Designate one group member (or a committee of students) to be responsible for media relations. By getting coverage at your school and community media, you can reach new audiences that wouldn’t normally know about your group. As much as possible, you want to be able to influence positive coverage for your group. Build relationships with local media and encourage group members to join the staff of the school newspaper.
1. Go to www.newslink.org to find a listing of media outlets for your area. Get in touch with state and local media contacts. Use all forms of media: television, radio, and print. You will generally have the most success with your school newspaper, local media, and pro-life or Christian media.
2. Get advance coverage through feature stories. Before your event actually happens, you may be able to get coverage through a feature story of your main speaker, your group, a member, or through another angle that is relevant before the event actually takes place. For example, if a woman your group helped at a local pregnancy resource center starts attending your school, make sure that the school newspaper writes an article on her, cites your group, and mentions the upcoming event.
3. Prepare and send a press advisory one month before your event. Send another a week before the event. The advisory should go to local calendar editors, all your media outlets, and to the local contacts for wire services, like www.reuters.com, www.cnsnews.com, www.breitbart.com, and www.ap.org. The press advisory should cover three things. First, answer the basics: who, what, where, when, and why. Second, include a quote that could be used in a news story. Third, write a short paragraph explaining your group.
4. Prepare and send a compelling press release that reads like a news story. The press release should be longer and more detailed than the advisory, but not more than one page.
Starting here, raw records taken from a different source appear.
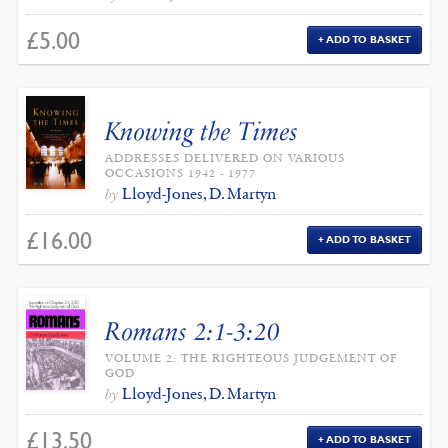
£
5.00
ADD TO BASKET
Knowing the Times
ADDRESSES DELIVERED ON VARIOUS
OCCASIONS 1942 - 1977
Lloyd-Jones, D. Martyn
by
£
16.00
ADD TO BASKET
Romans 2:1-3:20
VOLUME 2: THE RIGHTEOUS JUDGEMENT OF
GOD
Lloyd-Jones, D. Martyn
by
£
13.50
ADD TO BASKET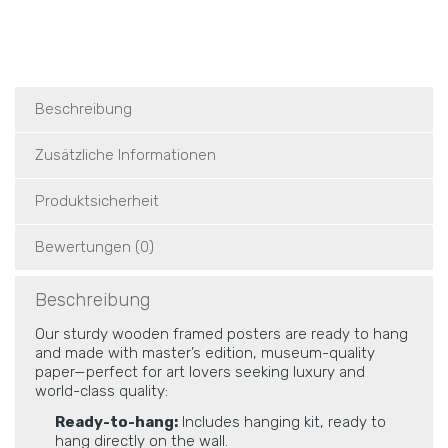
Beschreibung
Zusätzliche Informationen
Produktsicherheit
Bewertungen (0)
Beschreibung
Our sturdy wooden framed posters are ready to hang
and made with master’s edition, museum-quality
paper—perfect for art lovers seeking luxury and
world-class quality:
Ready-to-hang:
Includes hanging kit, ready to
hang directly on the wall.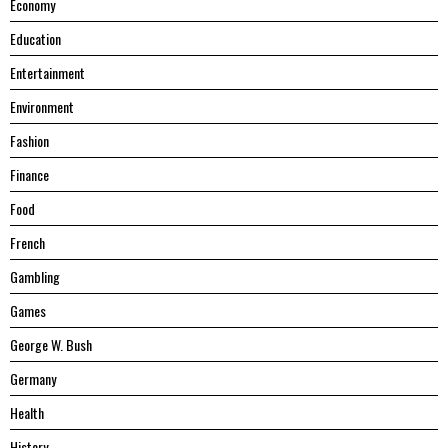
Economy
Education
Entertainment
Environment
Fashion
Finance
Food
French
Gambling
Games
George W. Bush
Germany
Health
History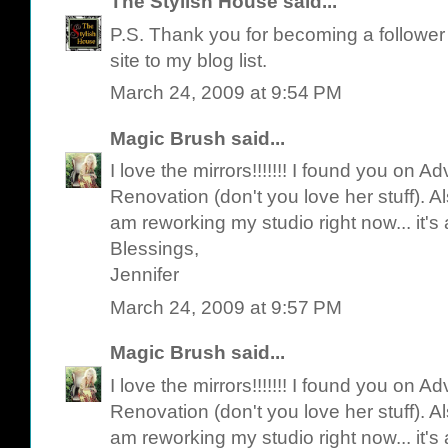
The Stylish House
said...
P.S. Thank you for becoming a follower o
site to my blog list.
March 24, 2009 at 9:54 PM
Magic Brush
said...
I love the mirrors!!!!!!! I found you on 
Renovation (don't you love her stuff). Als
am reworking my studio right now... it's
Blessings,
Jennifer
March 24, 2009 at 9:57 PM
Magic Brush
said...
I love the mirrors!!!!!!! I found you on 
Renovation (don't you love her stuff). Als
am reworking my studio right now... it's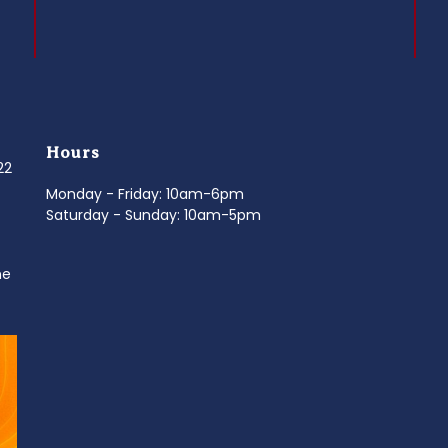
Hours
022
Monday - Friday: 10am-6pm
Saturday - Sunday: 10am-5pm
ne
d
It’s National Stitch Day! 🏝️ Celebrate the
...
Summerfe
6
0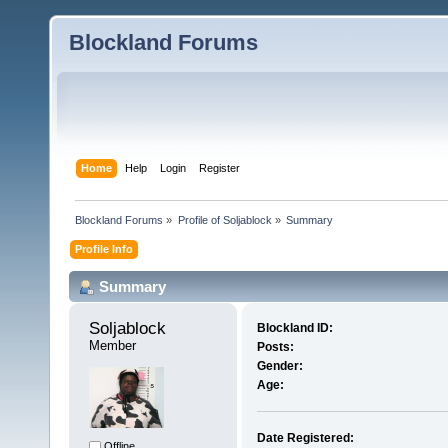
Blockland Forums
Home
Help
Login
Register
Blockland Forums
»
Profile of Soljablock
»
Summary
Profile Info
Summary
Soljablock 
Blockland ID:
Member
Posts:
Gender:
Age:
Date Registered:
Offline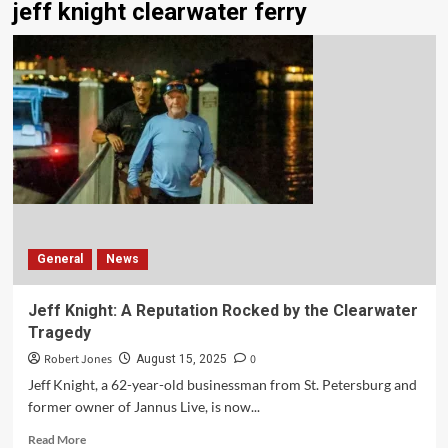
jeff knight clearwater ferry
General
News
Jeff Knight: A Reputation Rocked by the Clearwater
Tragedy
Robert Jones
0
August 15, 2025
Jeff Knight, a 62-year-old businessman from St. Petersburg and
former owner of Jannus Live, is now...
Read More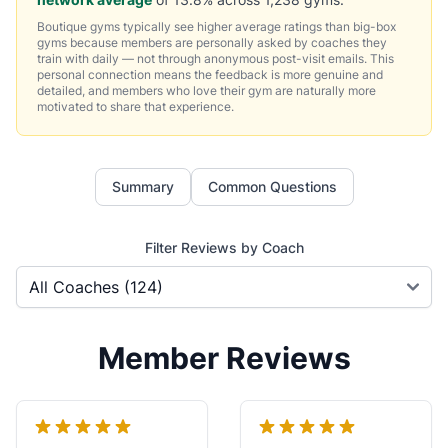
Boutique gyms typically see higher average ratings than big-box
gyms because members are personally asked by coaches they
train with daily — not through anonymous post-visit emails. This
personal connection means the feedback is more genuine and
detailed, and members who love their gym are naturally more
motivated to share that experience.
Summary
Common Questions
Filter Reviews by Coach
Member Reviews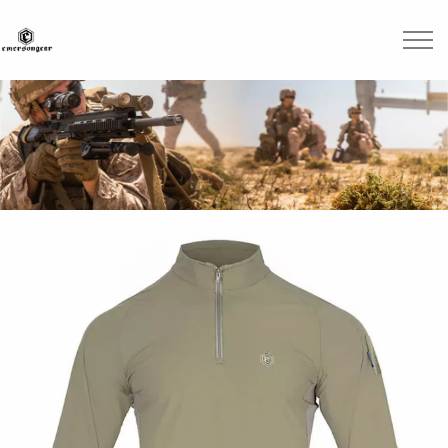
Skip to main content
Brands
Blogs
Find A Dealer
Contact Us
Manuals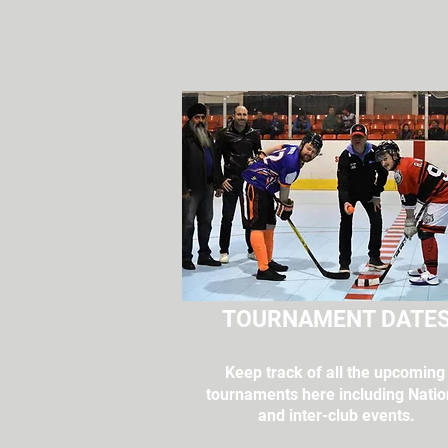
TOURNAMENT DATE
Keep track of all the upcomin
tournaments here including Natio
and inter-club events.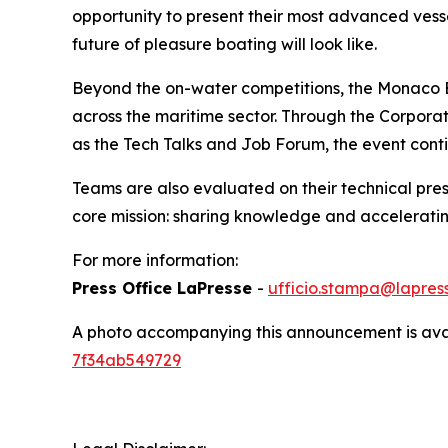
opportunity to present their most advanced vesse
future of pleasure boating will look like.
Beyond the on-water competitions, the Monaco E
across the maritime sector. Through the Corpora
as the Tech Talks and Job Forum, the event conti
Teams are also evaluated on their technical pres
core mission: sharing knowledge and acceleratin
For more information:
Press Office LaPresse
-
ufficio.stampa@lapress
A photo accompanying this announcement is ava
7f34ab549729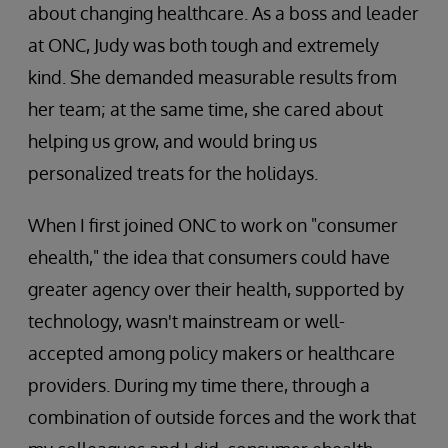
about changing healthcare. As a boss and leader
at ONC, Judy was both tough and extremely
kind. She demanded measurable results from
her team; at the same time, she cared about
helping us grow, and would bring us
personalized treats for the holidays.
When I first joined ONC to work on "consumer
ehealth," the idea that consumers could have
greater agency over their health, supported by
technology, wasn't mainstream or well-
accepted among policy makers or healthcare
providers. During my time there, through a
combination of outside forces and the work that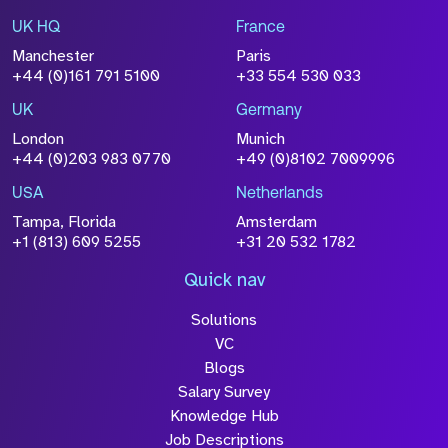
UK HQ
France
File Name
Manchester
Paris
Size
+44 (0)161 791 5100
+33 554 530 033
Drop files to attach, or
browse
UK
Germany
Attach CV
London
Munich
+44 (0)203 983 0770
+49 (0)8102 7009996
Please click this box to acknowledge that the
information you have provided will be
USA
Netherlands
processed in accordance with our
Privacy
Tampa, Florida
Amsterdam
Policy
+1 (813) 609 5255
+31 20 532 1782
Quick nav
Solutions
Submit
VC
Blogs
Salary Survey
Knowledge Hub
Job Descriptions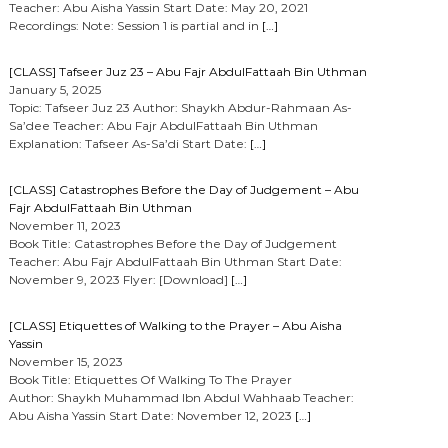
Teacher: Abu Aisha Yassin Start Date: May 20, 2021
Recordings: Note: Session 1 is partial and in
[…]
[CLASS] Tafseer Juz 23 – Abu Fajr AbdulFattaah Bin Uthman
January 5, 2025
Topic: Tafseer Juz 23 Author: Shaykh Abdur-Rahmaan As-
Sa’dee Teacher: Abu Fajr AbdulFattaah Bin Uthman
Explanation: Tafseer As-Sa’di Start Date:
[…]
[CLASS] Catastrophes Before the Day of Judgement – Abu
Fajr AbdulFattaah Bin Uthman
November 11, 2023
Book Title: Catastrophes Before the Day of Judgement
Teacher: Abu Fajr AbdulFattaah Bin Uthman Start Date:
November 9, 2023 Flyer: [Download]
[…]
[CLASS] Etiquettes of Walking to the Prayer – Abu Aisha
Yassin
November 15, 2023
Book Title: Etiquettes Of Walking To The Prayer
Author: Shaykh Muhammad Ibn Abdul Wahhaab Teacher:
Abu Aisha Yassin Start Date: November 12, 2023
[…]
The first sentence is especially important and should include the most important information. Include quotes from a couple of different people and an explanation of your group. Also include a schedule and list of speakers, if applicable. As in the press advisory, list the date, your name and contact information, and the name of the group. Use the SFLA sample press release as an example.
5. The key to having your event covered is to make it interesting and easy for the journalist. Call them the day before the event to remind them and ask if they are coming. Create something visual for the media to photograph, such as a display or poster. Have a designated media area at the event and make sure that volunteers are available to answer their questions or identify key people they may be interested in talking to. Give each reporter a press kit with information about your group and the event that will help them write their article. Follow up with them after the event and make sure that they have all the information they need. Remember: Make it easy for them to write a great article about your event!